## DIRECTIONS
Please restate the data that follows word for word, with the pictures left out.

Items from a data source
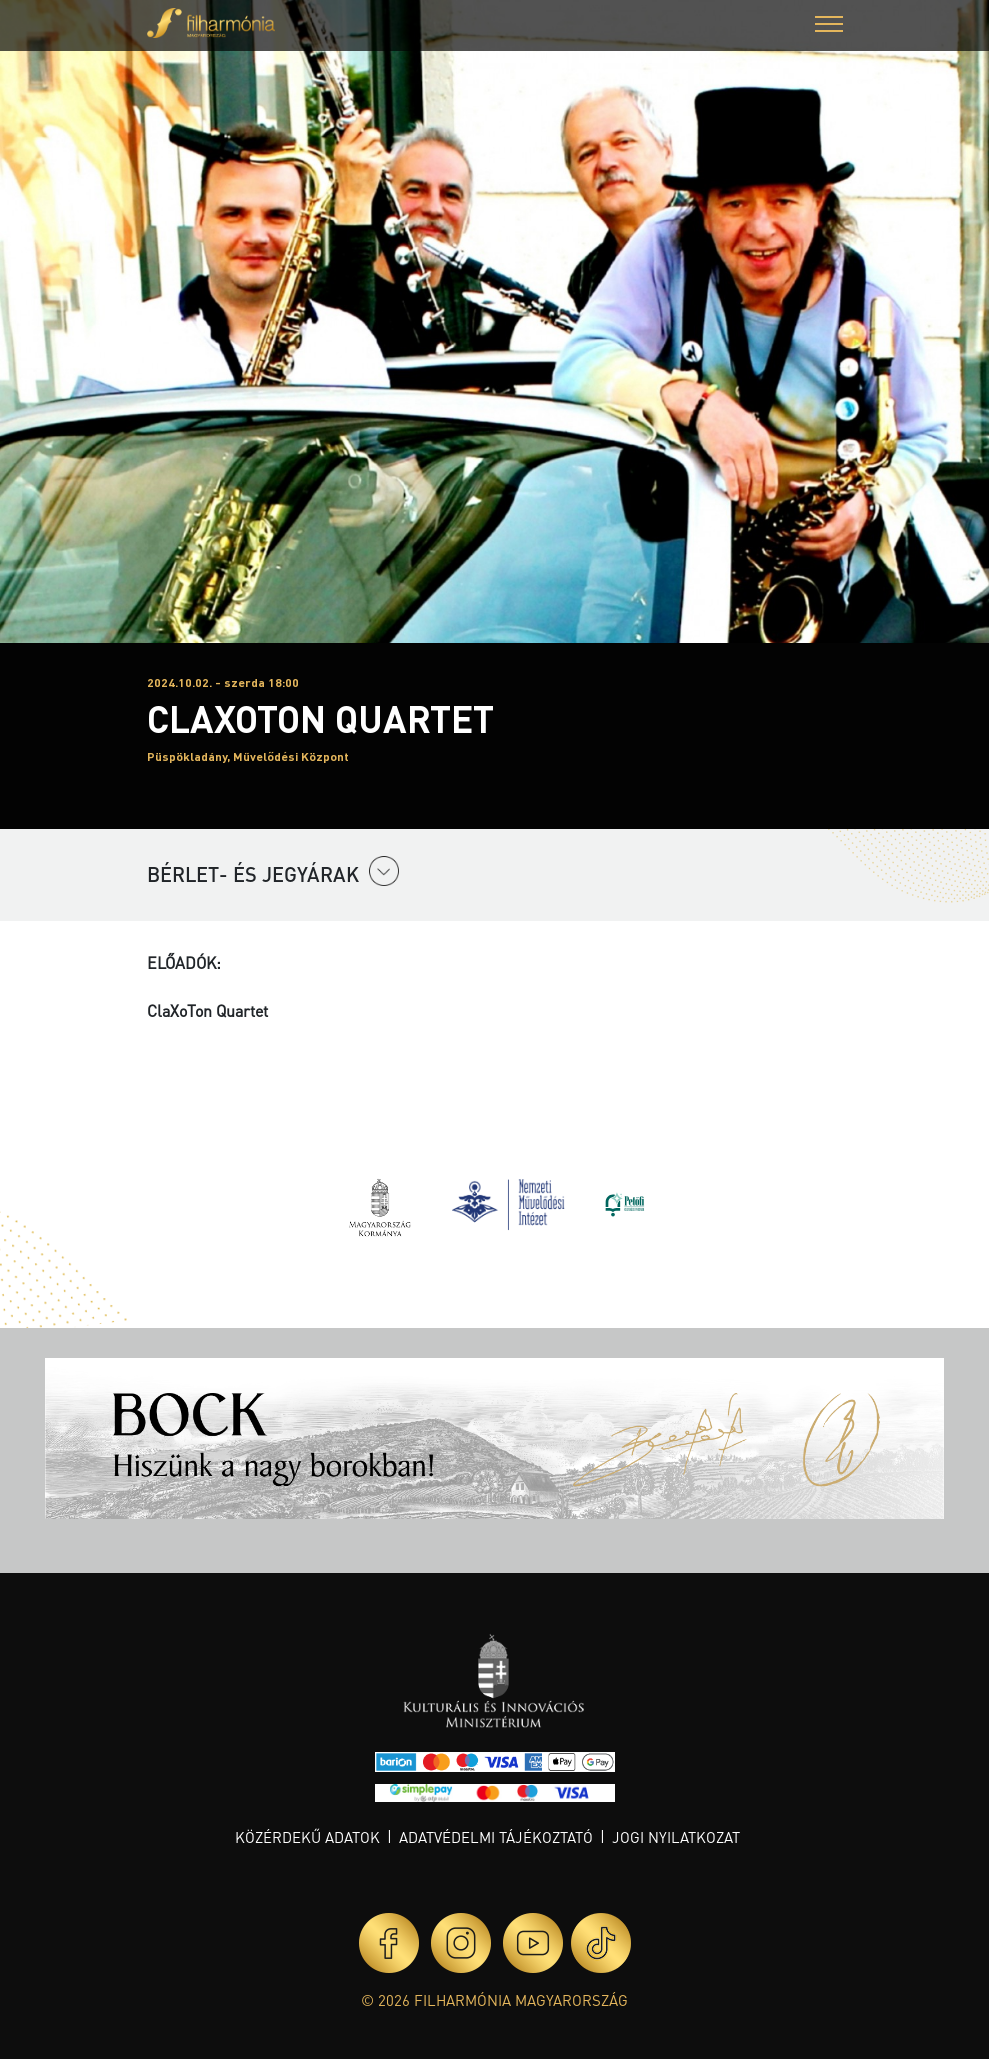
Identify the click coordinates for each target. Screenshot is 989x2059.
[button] (829, 26)
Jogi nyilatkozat (676, 1837)
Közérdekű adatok (307, 1837)
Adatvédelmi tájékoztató (496, 1837)
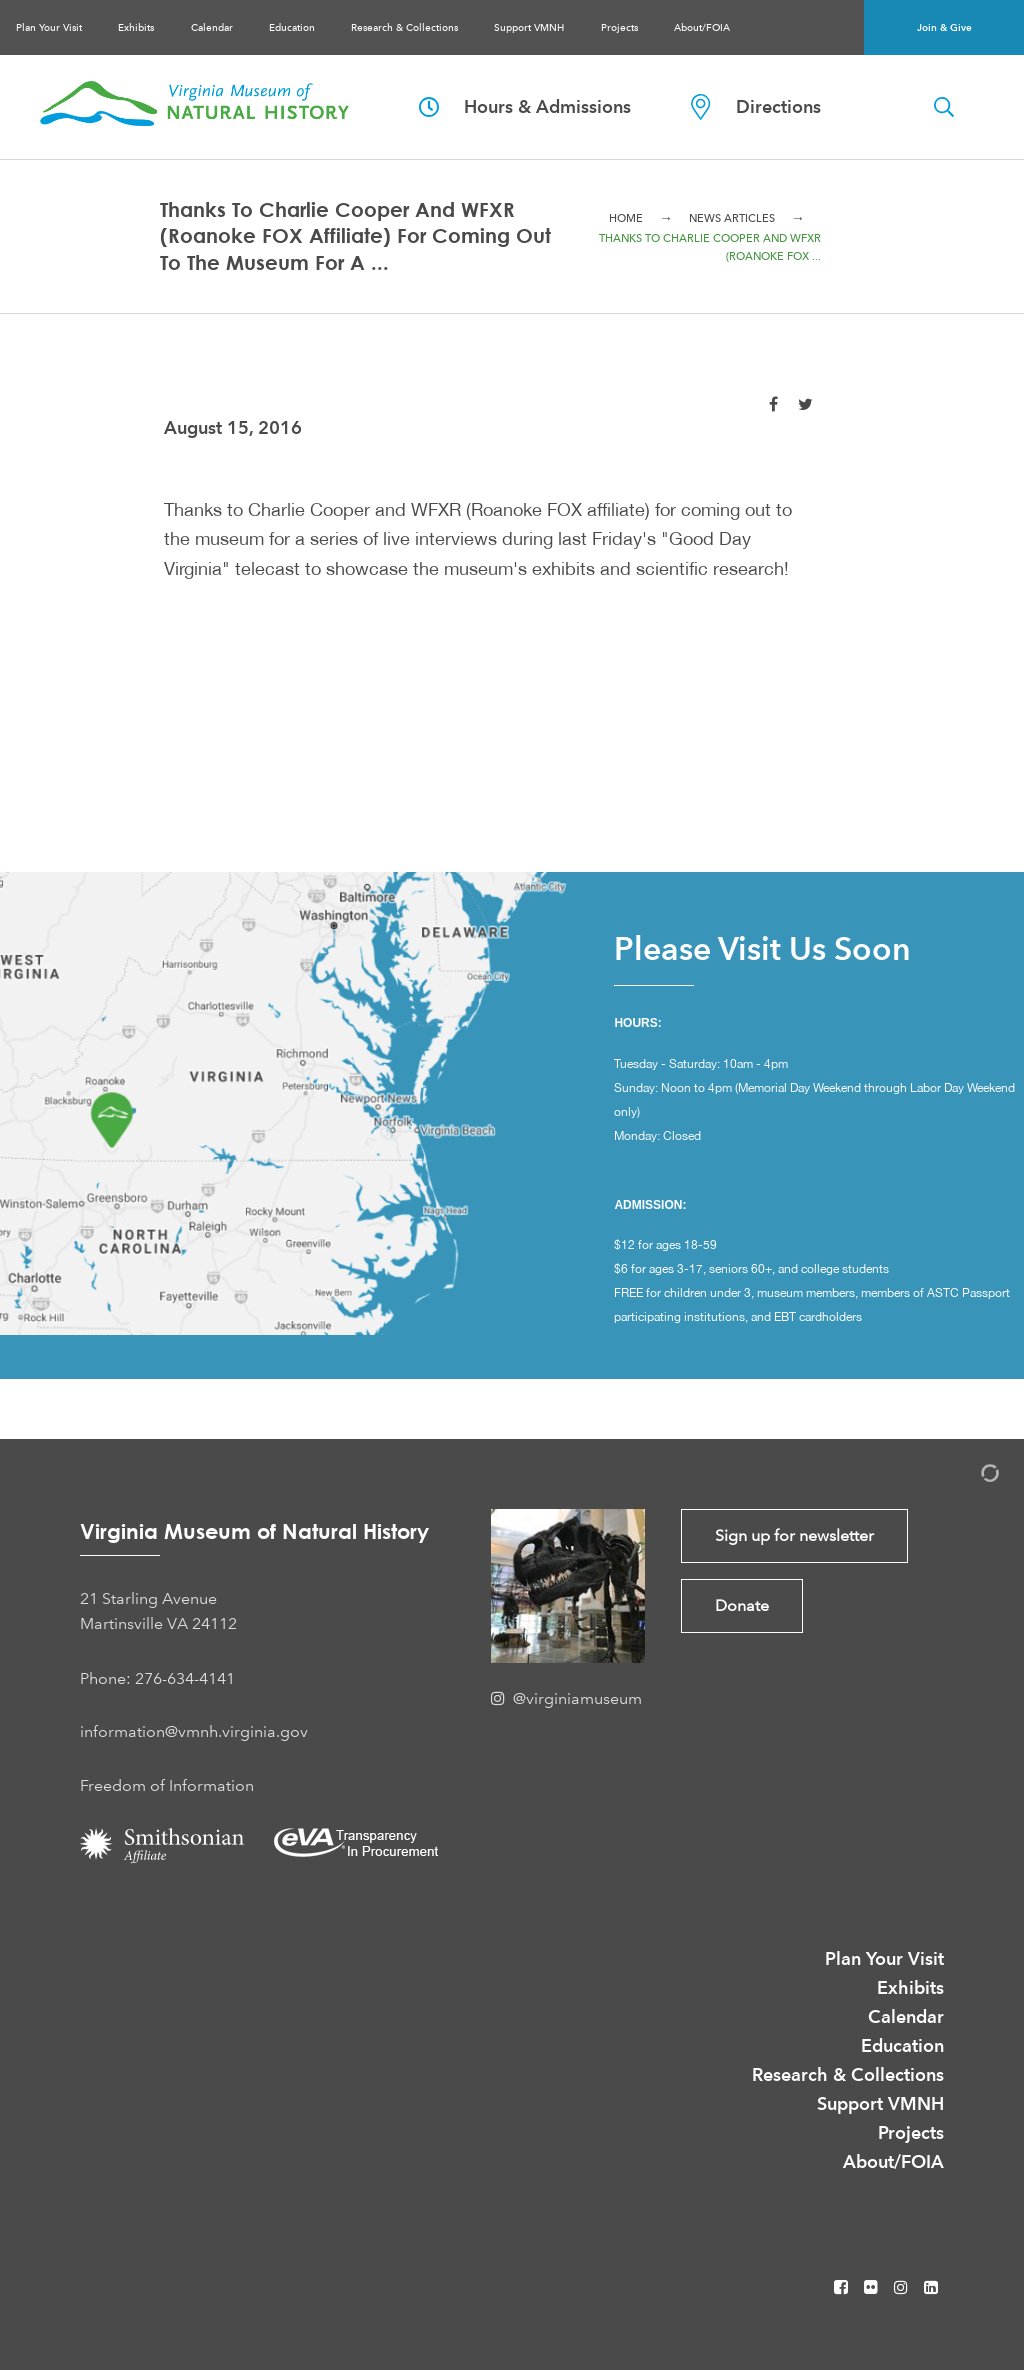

## ANSWER FOR THE TASK
Identify the click coordinates for each target. Screenshot is 989x2059.
[button] (829, 26)
Jogi nyilatkozat (676, 1837)
Közérdekű adatok (307, 1837)
Adatvédelmi tájékoztató (496, 1837)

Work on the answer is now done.